Fast Conditional Independence Test for Vector Variables with Large Sample Sizes
This provides a faster and more accurate nonparametric conditional independence test for researchers and practitioners dealing with large-scale data, though it is incremental as it builds on existing prediction-based ideas.
The paper tackles the problem of efficiently testing conditional independence for high-dimensional data with large sample sizes, presenting the Fast (conditional) Independence Test (FIT) that achieves low Type I and Type II errors compared to existing methods, handling thousand-dimensional variables and hundred thousand samples quickly.

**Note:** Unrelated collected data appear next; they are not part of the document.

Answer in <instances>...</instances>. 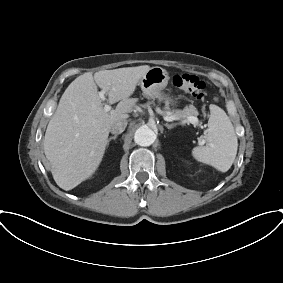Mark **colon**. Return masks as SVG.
<instances>
[{
	"label": "colon",
	"instance_id": "colon-1",
	"mask_svg": "<svg viewBox=\"0 0 283 283\" xmlns=\"http://www.w3.org/2000/svg\"><path fill=\"white\" fill-rule=\"evenodd\" d=\"M173 85L197 100H202L206 95V84L195 75L176 74L172 79Z\"/></svg>",
	"mask_w": 283,
	"mask_h": 283
}]
</instances>
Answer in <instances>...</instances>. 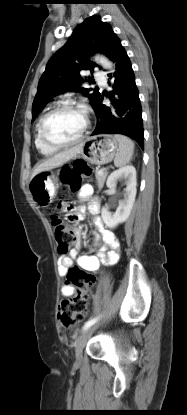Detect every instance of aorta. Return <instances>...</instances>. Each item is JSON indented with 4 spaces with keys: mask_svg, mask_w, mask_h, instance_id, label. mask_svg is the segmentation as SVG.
<instances>
[{
    "mask_svg": "<svg viewBox=\"0 0 187 415\" xmlns=\"http://www.w3.org/2000/svg\"><path fill=\"white\" fill-rule=\"evenodd\" d=\"M95 60L105 69L112 68V63L104 56H96Z\"/></svg>",
    "mask_w": 187,
    "mask_h": 415,
    "instance_id": "1",
    "label": "aorta"
}]
</instances>
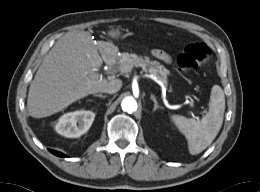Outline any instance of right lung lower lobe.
<instances>
[{"label": "right lung lower lobe", "mask_w": 260, "mask_h": 192, "mask_svg": "<svg viewBox=\"0 0 260 192\" xmlns=\"http://www.w3.org/2000/svg\"><path fill=\"white\" fill-rule=\"evenodd\" d=\"M49 151L51 153H53L54 155L58 156V157H67L65 154H63L61 152H58V151H55V150H51V149H49Z\"/></svg>", "instance_id": "obj_1"}]
</instances>
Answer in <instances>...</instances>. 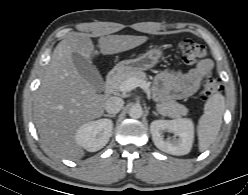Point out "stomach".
I'll list each match as a JSON object with an SVG mask.
<instances>
[{"label":"stomach","instance_id":"1","mask_svg":"<svg viewBox=\"0 0 248 195\" xmlns=\"http://www.w3.org/2000/svg\"><path fill=\"white\" fill-rule=\"evenodd\" d=\"M163 55L160 46L150 47L145 53L136 58L119 62L113 69L117 74H124L135 71H145L154 67Z\"/></svg>","mask_w":248,"mask_h":195}]
</instances>
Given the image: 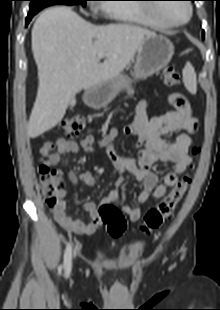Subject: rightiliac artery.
<instances>
[{
    "mask_svg": "<svg viewBox=\"0 0 220 310\" xmlns=\"http://www.w3.org/2000/svg\"><path fill=\"white\" fill-rule=\"evenodd\" d=\"M71 262H72V246L71 244H68L64 252V267H65V272L67 274L71 270Z\"/></svg>",
    "mask_w": 220,
    "mask_h": 310,
    "instance_id": "obj_1",
    "label": "right iliac artery"
}]
</instances>
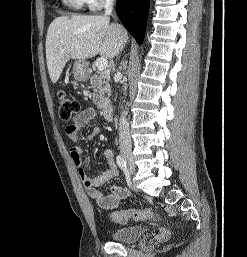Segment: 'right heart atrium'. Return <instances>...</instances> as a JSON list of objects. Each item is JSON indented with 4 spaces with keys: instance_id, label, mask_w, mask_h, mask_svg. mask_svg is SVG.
Masks as SVG:
<instances>
[{
    "instance_id": "obj_1",
    "label": "right heart atrium",
    "mask_w": 247,
    "mask_h": 257,
    "mask_svg": "<svg viewBox=\"0 0 247 257\" xmlns=\"http://www.w3.org/2000/svg\"><path fill=\"white\" fill-rule=\"evenodd\" d=\"M84 5L94 11L102 7L108 0H82Z\"/></svg>"
}]
</instances>
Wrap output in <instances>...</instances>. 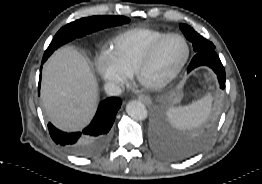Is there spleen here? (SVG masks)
<instances>
[{"label":"spleen","mask_w":262,"mask_h":184,"mask_svg":"<svg viewBox=\"0 0 262 184\" xmlns=\"http://www.w3.org/2000/svg\"><path fill=\"white\" fill-rule=\"evenodd\" d=\"M212 100V96L208 94L190 105L170 108L167 111V116L172 124L178 128L190 129L197 127L209 116Z\"/></svg>","instance_id":"3e777b00"}]
</instances>
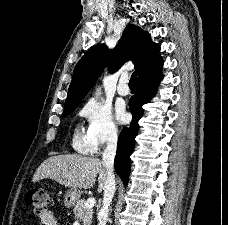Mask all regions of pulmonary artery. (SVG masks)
<instances>
[{
    "label": "pulmonary artery",
    "mask_w": 228,
    "mask_h": 225,
    "mask_svg": "<svg viewBox=\"0 0 228 225\" xmlns=\"http://www.w3.org/2000/svg\"><path fill=\"white\" fill-rule=\"evenodd\" d=\"M117 92L120 96H127L129 94V87L126 78H123L117 86Z\"/></svg>",
    "instance_id": "e3ab8cb5"
}]
</instances>
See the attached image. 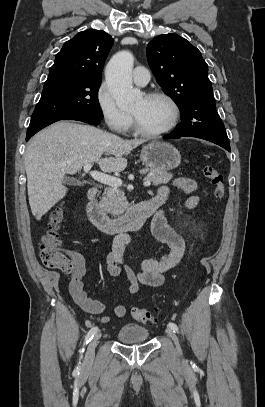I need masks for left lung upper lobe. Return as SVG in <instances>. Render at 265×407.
<instances>
[{"label": "left lung upper lobe", "mask_w": 265, "mask_h": 407, "mask_svg": "<svg viewBox=\"0 0 265 407\" xmlns=\"http://www.w3.org/2000/svg\"><path fill=\"white\" fill-rule=\"evenodd\" d=\"M147 58L158 84L181 111L172 134L229 145L200 51L178 35L165 34L149 42Z\"/></svg>", "instance_id": "left-lung-upper-lobe-1"}]
</instances>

We present and evaluate the Fast (conditional) Independence Test (FIT) -- a nonparametric conditional independence test. The test is based on the idea that when $P(X \mid Y, Z) = P(X \mid Y)$, $Z$ is not useful as a feature to predict $X$, as long as $Y$ is also a regressor. On the contrary, if $P(X \mid Y, Z) \neq P(X \mid Y)$, $Z$ might improve prediction results. FIT applies to thousand-dimensional random variables with a hundred thousand samples in a fraction of the time required by alternative methods. We provide an extensive evaluation that compares FIT to six extant nonparametric independence tests. The evaluation shows that FIT has low probability of making both Type I and Type II errors compared to other tests, especially as the number of available samples grows. Our implementation of FIT is publicly available.